## Installing dependencies

In [None]:
%%capture
!pip install 'instructlab[cuda]' \
   -C cmake.args="-DLLAMA_CUDA=on" \
   -C cmake.args="-DLLAMA_NATIVE=off"
!pip install vllm

## Defining working directory

In [None]:
WORKSPACE = "/workspace"

## Taxonomy

Now I need to clone the taxonomy repository:

docs: https://docs.instructlab.ai/taxonomy/

In [None]:
# Remove existing taxonomy folder if exists
!rm -rf {WORKSPACE}/taxonomy

# Cloning the taxonomy repository
!git clone https://github.com/instructlab/taxonomy.git {WORKSPACE}/taxonomy

## Initialize the instructlab

Now I need to initialize the **instructlab**. Remember to get the taxonomy cloned repository absolut path - in my case, it is `/content/taxonomy`.

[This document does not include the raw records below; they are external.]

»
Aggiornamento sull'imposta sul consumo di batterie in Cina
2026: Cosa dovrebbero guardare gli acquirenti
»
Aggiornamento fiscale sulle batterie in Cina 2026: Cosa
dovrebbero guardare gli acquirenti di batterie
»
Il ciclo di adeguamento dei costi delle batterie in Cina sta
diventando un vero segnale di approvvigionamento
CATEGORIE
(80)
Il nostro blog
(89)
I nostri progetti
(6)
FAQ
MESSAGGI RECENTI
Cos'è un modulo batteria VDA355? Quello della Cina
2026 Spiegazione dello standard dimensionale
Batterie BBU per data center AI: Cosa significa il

Note: If yout are in Jupyter notebook you will not be able to interact with the output. If so, run the next command in the terminal.

In [None]:
!ilab config init \
    --taxonomy-path {WORKSPACE}/taxonomy \
    --non-interactive

## Download the models

In this case we will be using unsloth Llama 3.2.

Note: It will need the `HF_TOKEN` in the environment.

In [None]:
# Download with safetensors
!ilab model download \
--repository instructlab/merlinite-7b-lab

## Synthetic Data

Lets clone the minimodel repository.

I've created inside the minimodel repo the `knowledge/taxonomy` folder with `minima_qna.yaml` following the knowledge template provided by the `taxonomy` repository.

The `minima_qna.yaml` file contains the questions and answers extracted from the minima whitepaper and brand
 guidelines.

In [None]:
import os

# Add GitHub access token
github_token = os.getenv("GITHUB_TOKEN")
!git config --global url."https://{github_token}@github.com/".insteadOf https://github.com/

# Remove any existing minim
!rm -rf {WORKSPACE}/minimodel

# Clone the minimodel repository
!git clone -b feat/translating-knowledge --single-branch https://github.com/akio-code/minimodel.git {WORKSPACE}/minimodel

### Copying the minima taxonomy

Now we need to copy the `minima_qna.yaml` and `attribution.txt` to the **taxonomy** repository. It will be use to generate the data with the instructlab.

In [None]:
# Create the destination folder
!mkdir -p {WORKSPACE}/taxonomy/knowledge/business

# Copy from minimodel
!cp {WORKSPACE}/minimodel/knowledge/taxonomy/minima_qna.yaml {WORKSPACE}/taxonomy/knowledge/business/qna.yaml
!cp {WORKSPACE}/minimodel/knowledge/taxonomy/attribution.txt {WORKSPACE}/taxonomy/knowledge/business/

Now I check if the taxonomy is valid:

In [None]:
!ilab taxonomy diff

## Generating the data

docs: https://docs.instructlab.ai/adding-data-to-model/creating_new_knowledge_or_skills/

In [None]:
# Remove existing datasets folder if exists
!rm -rf {WORKSPACE}/datasets

# Generating the synthetic data
!ilab data generate \
--taxonomy-path {WORKSPACE}/taxonomy \
--output-dir {WORKSPACE}/datasets \
--model /root/.cache/instructlab/models/instructlab/merlinite-7b-lab \
--pipeline simple \
--gpus 1